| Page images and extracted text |

##########

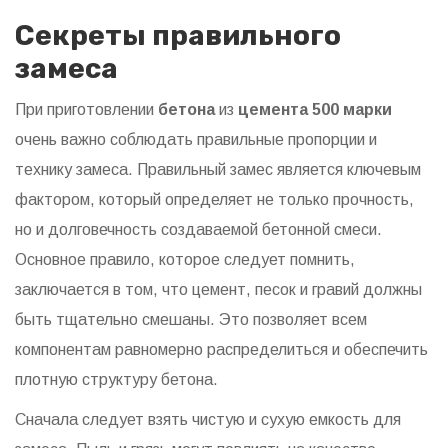
Секреты правильного
замеса
При приготовлении
бетона
из
цемента 500 марки
очень важно соблюдать правильные пропорции и
технику замеса. Правильный замес является ключевым
фактором, который определяет не только прочность,
но и долговечность создаваемой бетонной смеси.
Основное правило, которое следует помнить,
заключается в том, что цемент, песок и гравий должны
быть тщательно смешаны. Это позволяет всем
компонентам равномерно распределиться и обеспечить
плотную структуру бетона.
Сначала следует взять чистую и сухую емкость для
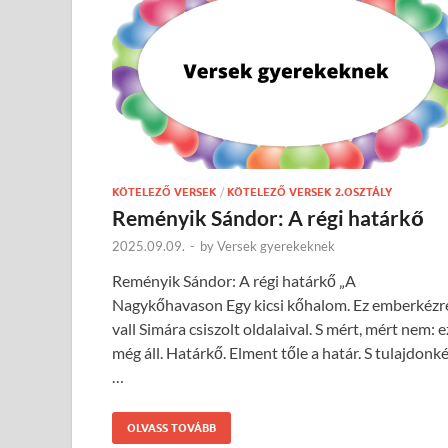
KÖTELEZŐ VERSEK
/
KÖTELEZŐ VERSEK 2.OSZTÁLY
Reményik Sándor: A régi határkő
2025.09.09.
-
by
Versek gyerekeknek
Reményik Sándor: A régi határkő „A
Nagykőhavason Egy kicsi kőhalom. Ez emberkézr
vall Simára csiszolt oldalaival. S mért, mért nem: e
még áll. Határkő. Elment tőle a határ. S tulajdonk
…
OLVASS TOVÁBB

##########

| DESCRIPTION OF THE TASK |
Each record should be written out again exactly, though without its pictures.

| SOLUTION TO THIS PROBLEM |
Секреты правильного
замеса
При приготовлении
бетона
из
цемента 500 марки
очень важно соблюдать правильные пропорции и
технику замеса. Правильный замес является ключевым
фактором, который определяет не только прочность,
но и долговечность создаваемой бетонной смеси.
Основное правило, которое следует помнить,
заключается в том, что цемент, песок и гравий должны
быть тщательно смешаны. Это позволяет всем
компонентам равномерно распределиться и обеспечить
плотную структуру бетона.
Сначала следует взять чистую и сухую емкость для
KÖTELEZŐ VERSEK
/
KÖTELEZŐ VERSEK 2.OSZTÁLY
Reményik Sándor: A régi határkő
2025.09.09.
-
by
Versek gyerekeknek
Reményik Sándor: A régi határkő „A
Nagykőhavason Egy kicsi kőhalom. Ez emberkézr
vall Simára csiszolt oldalaival. S mért, mért nem: e
még áll. Határkő. Elment tőle a határ. S tulajdonk
…
OLVASS TOVÁBB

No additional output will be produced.